Carney lançou sua campanha pela liderança do partido em um comício em Edmonton, capital da província de Alberta, no oeste do Canadá, na tarde de quinta-feira.
“Estou de volta a Edmonton para declarar a minha candidatura a líder do Partido Liberal e primeiro-ministro do Canadá”, disse Carney, ladeado por apoiantes e legisladores liberais.
O homem de 59 anos é considerado um dos favoritos na corrida para substituir Trudeau. Anteriormente, atuou como governador do Banco do Canadá de 2008 a 2013, antes de assumir o comando do Banco da Inglaterra até 2020.
Trudeau, que anunciou que estava renunciando no início de janeiro, em meio à pressão crescente e à queda do apoio público, permanecerá no cargo até que o partido escolha seu sucessor no início de março.
Os liberais esperam que um novo líder ajude a aumentar as suas chances antes das eleições que devem ser realizadas antes do final de outubro.
Pesquisas recentes sobre as próximas eleições mostram que o Partido Conservador, da oposição, tem uma vantagem de mais de 20 pontos percentuais sobre os Liberais, que enfrentam uma raiva crescente à medida que muitos canadianos enfrentam uma crise de acessibilidade.
O governo liberal também tem sido sob pressão para evitar a ameaça do presidente eleito dos Estados Unidos, Donald Trump, de impor tarifas exorbitantes de 25% sobre produtos canadenses quando o líder republicano tomar posse na próxima semana.
Carney, que tentou posicionar-se como um estranho político, disse na quinta-feira que a sua candidatura à liderança surge num momento crítico para o país.
“Muitos estão ficando para trás. Muitos jovens não têm condições de comprar uma casa. Muitas pessoas não conseguem encontrar um médico”, disse ele.
“E ainda por cima… em apenas quatro dias, os Estados Unidos irão empossar Donald Trump como seu 47º presidente, um homem que ameaça com força económica os seus aliados mais próximos e firmes, incluindo o Canadá.”
Carney também criticou Pierre Poilievreo chefe do Partido Conservador, que se espera que se torne o próximo primeiro-ministro do país após a realização das eleições deste ano.
“’O Canadá está quebrado’ era um dos muitos slogans de três palavras de Pierre Poilievre e não poderia ser mais perigoso”, disse Carney.
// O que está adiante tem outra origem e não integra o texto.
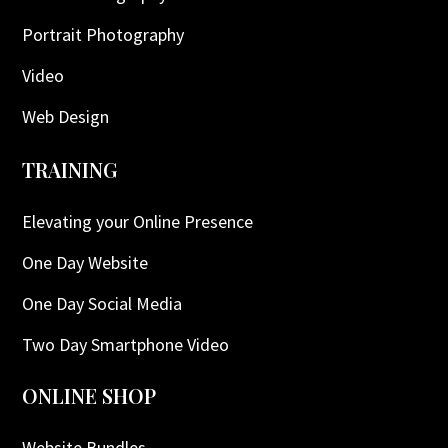
Portrait Photography
Video
Web Design
TRAINING
Elevating your Online Presence
One Day Website
One Day Social Media
Two Day Smartphone Video
ONLINE SHOP
Website Bundles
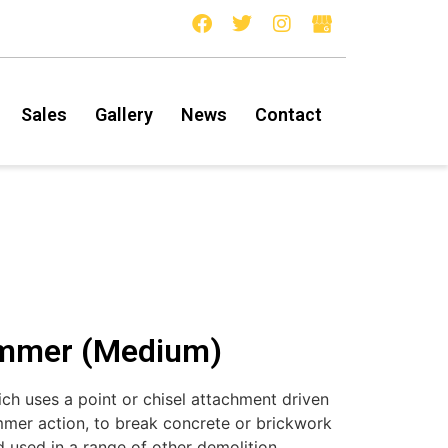
Sales
Gallery
News
Contact
ammer (Medium)
h uses a point or chisel attachment driven
mer action, to break concrete or brickwork
d used in a range of other demolition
“Os conservadores não andam por aí dizendo que o Canadá está falido porque querem consertá-lo. Eles querem uma licença para demolir e destruir”, continuou ele. “Suas frases de efeito de três palavras não resolverão problemas, mas prejudicarão as pessoas comuns.”
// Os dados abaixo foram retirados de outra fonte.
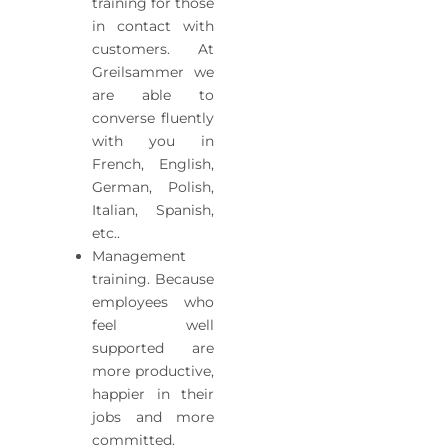
training for those
in contact with
customers. At
Greilsammer we
are able to
converse fluently
with you in
French, English,
German, Polish,
Italian, Spanish,
etc..
Management
training. Because
employees who
feel well
supported are
more productive,
happier in their
jobs and more
committed.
Poilievre, um populista de direita que foi eleito pela primeira vez para o parlamento do Canadá em 2004, atacou Carney como um apoiante da política de precificação do carbono do governo Trudeau, que impõe uma taxa sobre as emissões de carbono.
Ele apelidou o economista de “Imposto sobre Carbono Carney” e prometeu abandonar a política se for eleito.
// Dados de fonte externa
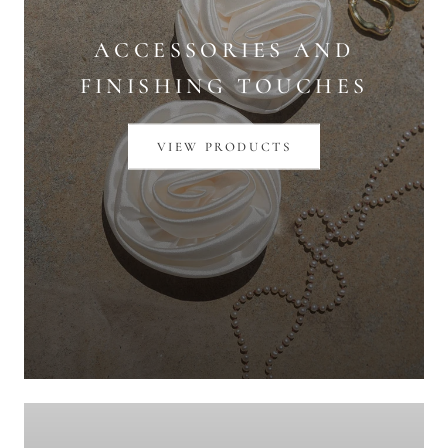
ACCESSORIES AND
FINISHING TOUCHES
VIEW PRODUCTS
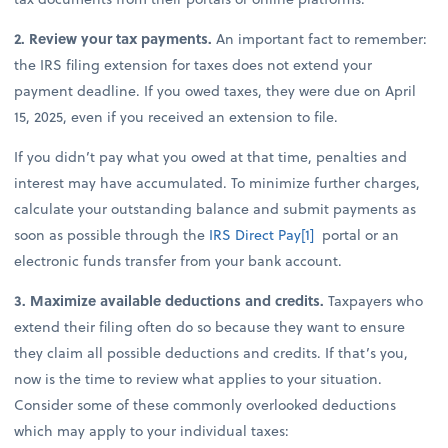
2. Review your tax payments.
An important fact to remember:
the IRS filing extension for taxes does not extend your
payment deadline. If you owed taxes, they were due on April
15, 2025, even if you received an extension to file.
If you didn’t pay what you owed at that time, penalties and
interest may have accumulated. To minimize further charges,
calculate your outstanding balance and submit payments as
soon as possible through the
IRS Direct Pay
[1]
portal or an
electronic funds transfer from your bank account.
3. Maximize available deductions and credits.
Taxpayers who
extend their filing often do so because they want to ensure
they claim all possible deductions and credits. If that’s you,
now is the time to review what applies to your situation.
Consider some of these commonly overlooked deductions
which may apply to your individual taxes:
Poilievre repetiu esse tema em resposta ao anúncio de Carney na quinta-feira, ligando mais uma vez o líder liberal ao impopular governo Trudeau, bem como ao esquerdista Novo Partido Democrático (NDP).
“Imposto sobre Carbono Carney apoiou o aumento do imposto NDP-Liberal sobre gás, aquecimento (e) mantimentos”, Poilievre escreveu na plataforma de mídia social X na quinta-feira. “Apenas. Como. Justin.”
Os conservadores também rejeitaram a ideia de que Carney é um estranho, observando em uma declaração que serviu como conselheiro econômico do governo liberal de Trudeau.
“Como um membro liberal de longa data… Carbon Tax Carney está o mais longe possível de um estranho”, disse o partido. “Está claro que Carney, que fiscaliza o carbono, e os liberais dirão qualquer coisa para tentar manter o poder. Mas eles não são confiáveis.”
Imposto sobre Carbono Carney apoiou o aumento do imposto NDP-Liberal sobre gás, aquecimento e mantimentos, QUADRUPLICANDO-O até US$ 0,61/L.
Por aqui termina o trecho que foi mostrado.